TASK OBJECTIVE - Search the material for the word "Sagan" and report each line where it turns up.

DATASET RECORDS -

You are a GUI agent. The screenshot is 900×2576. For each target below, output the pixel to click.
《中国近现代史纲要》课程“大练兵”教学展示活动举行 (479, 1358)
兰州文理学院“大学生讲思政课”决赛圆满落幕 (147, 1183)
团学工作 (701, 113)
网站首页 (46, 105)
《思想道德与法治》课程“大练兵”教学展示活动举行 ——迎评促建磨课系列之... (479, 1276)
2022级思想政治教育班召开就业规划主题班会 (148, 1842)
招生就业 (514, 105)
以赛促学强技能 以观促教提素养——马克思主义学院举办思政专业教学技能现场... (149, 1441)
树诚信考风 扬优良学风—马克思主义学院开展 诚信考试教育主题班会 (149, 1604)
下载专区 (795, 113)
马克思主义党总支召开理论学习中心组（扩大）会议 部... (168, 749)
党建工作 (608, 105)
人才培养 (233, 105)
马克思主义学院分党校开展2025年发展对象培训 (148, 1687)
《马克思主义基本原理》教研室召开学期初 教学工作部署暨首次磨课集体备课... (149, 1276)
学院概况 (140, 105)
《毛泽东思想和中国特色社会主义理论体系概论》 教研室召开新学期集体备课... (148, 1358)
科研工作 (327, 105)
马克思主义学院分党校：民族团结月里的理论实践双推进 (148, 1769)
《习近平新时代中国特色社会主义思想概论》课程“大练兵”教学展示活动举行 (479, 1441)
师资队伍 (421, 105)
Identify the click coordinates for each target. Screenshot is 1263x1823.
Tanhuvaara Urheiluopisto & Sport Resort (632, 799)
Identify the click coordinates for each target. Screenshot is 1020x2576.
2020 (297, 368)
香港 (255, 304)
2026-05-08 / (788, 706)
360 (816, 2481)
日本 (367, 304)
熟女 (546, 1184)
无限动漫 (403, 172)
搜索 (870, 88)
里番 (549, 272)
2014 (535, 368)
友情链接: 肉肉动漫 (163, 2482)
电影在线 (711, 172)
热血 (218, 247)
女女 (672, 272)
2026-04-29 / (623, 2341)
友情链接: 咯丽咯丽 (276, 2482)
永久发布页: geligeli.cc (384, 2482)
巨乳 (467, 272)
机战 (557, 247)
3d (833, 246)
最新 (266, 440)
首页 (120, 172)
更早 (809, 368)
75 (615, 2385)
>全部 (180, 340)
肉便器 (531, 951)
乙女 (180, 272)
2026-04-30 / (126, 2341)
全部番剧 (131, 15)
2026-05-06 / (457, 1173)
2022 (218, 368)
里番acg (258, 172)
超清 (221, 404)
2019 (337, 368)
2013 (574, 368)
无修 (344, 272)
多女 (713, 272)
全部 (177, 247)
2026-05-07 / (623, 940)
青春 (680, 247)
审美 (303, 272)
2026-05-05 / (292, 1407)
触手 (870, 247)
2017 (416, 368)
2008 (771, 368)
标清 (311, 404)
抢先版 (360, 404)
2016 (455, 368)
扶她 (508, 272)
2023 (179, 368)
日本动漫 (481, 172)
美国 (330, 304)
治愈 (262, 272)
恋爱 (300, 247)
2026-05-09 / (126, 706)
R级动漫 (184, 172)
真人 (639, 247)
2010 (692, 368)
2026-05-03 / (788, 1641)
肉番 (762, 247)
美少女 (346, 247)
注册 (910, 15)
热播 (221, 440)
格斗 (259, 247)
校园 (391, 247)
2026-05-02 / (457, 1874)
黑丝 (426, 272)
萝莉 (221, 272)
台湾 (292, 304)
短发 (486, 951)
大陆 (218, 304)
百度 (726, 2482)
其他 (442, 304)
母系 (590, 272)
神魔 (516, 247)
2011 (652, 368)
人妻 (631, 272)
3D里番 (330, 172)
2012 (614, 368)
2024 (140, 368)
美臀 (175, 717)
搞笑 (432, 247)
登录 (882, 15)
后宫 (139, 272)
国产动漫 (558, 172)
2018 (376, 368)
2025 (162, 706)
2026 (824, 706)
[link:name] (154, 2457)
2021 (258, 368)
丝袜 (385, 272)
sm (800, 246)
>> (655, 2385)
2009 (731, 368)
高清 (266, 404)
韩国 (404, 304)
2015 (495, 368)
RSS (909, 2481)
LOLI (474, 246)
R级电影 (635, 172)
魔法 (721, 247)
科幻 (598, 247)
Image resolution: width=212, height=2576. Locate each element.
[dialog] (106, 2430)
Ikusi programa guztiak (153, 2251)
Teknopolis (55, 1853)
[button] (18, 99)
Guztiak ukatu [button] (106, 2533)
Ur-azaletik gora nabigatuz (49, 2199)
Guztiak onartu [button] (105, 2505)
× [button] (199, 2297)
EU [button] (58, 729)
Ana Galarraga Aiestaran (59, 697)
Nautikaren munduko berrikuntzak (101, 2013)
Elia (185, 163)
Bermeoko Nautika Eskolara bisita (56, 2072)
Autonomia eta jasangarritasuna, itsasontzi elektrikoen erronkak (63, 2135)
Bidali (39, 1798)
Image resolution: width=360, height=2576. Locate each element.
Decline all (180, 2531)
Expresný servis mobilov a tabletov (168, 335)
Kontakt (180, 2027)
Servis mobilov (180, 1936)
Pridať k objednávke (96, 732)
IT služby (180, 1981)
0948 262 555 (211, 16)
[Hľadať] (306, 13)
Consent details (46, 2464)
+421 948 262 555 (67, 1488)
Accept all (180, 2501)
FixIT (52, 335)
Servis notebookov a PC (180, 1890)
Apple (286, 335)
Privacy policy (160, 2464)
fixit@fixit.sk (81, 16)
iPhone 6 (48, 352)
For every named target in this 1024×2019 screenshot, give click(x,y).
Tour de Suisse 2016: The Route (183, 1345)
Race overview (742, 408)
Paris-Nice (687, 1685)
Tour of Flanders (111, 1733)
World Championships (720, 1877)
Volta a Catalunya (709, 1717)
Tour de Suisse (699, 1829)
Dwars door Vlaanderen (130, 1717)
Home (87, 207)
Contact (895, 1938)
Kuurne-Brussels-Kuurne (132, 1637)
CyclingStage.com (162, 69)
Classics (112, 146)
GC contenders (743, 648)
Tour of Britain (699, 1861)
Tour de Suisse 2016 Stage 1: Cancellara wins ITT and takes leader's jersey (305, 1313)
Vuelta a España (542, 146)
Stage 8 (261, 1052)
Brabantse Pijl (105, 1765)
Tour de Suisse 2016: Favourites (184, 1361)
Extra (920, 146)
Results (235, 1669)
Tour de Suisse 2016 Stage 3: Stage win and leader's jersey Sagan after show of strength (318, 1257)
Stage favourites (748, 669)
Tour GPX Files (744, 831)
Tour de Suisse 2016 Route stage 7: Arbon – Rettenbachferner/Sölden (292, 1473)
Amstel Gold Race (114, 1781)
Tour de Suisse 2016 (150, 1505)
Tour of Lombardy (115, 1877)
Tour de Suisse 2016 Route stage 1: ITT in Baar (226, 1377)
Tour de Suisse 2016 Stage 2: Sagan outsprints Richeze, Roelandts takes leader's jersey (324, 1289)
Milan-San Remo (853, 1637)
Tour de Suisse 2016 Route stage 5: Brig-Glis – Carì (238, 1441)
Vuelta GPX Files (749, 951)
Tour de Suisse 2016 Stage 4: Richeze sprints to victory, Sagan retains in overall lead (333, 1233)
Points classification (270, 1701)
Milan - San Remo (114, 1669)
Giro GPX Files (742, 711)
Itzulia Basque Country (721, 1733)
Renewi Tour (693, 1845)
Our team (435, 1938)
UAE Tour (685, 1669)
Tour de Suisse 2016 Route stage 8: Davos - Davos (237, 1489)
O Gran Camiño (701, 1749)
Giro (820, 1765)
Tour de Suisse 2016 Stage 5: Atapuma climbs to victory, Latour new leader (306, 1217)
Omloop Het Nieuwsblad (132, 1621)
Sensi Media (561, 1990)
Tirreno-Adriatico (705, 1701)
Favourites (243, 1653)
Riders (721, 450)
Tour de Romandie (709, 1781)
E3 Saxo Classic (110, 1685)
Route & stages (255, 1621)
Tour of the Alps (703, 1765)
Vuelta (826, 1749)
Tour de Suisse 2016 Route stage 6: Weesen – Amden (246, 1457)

SOLVED EXERCISE -
Tour de Suisse 2016 Stage 3: Stage win and leader's jersey Sagan after show of strength (318, 1257)
Tour de Suisse 2016 Stage 2: Sagan outsprints Richeze, Roelandts takes leader's jersey (324, 1289)
Tour de Suisse 2016 Stage 4: Richeze sprints to victory, Sagan retains in overall lead (333, 1233)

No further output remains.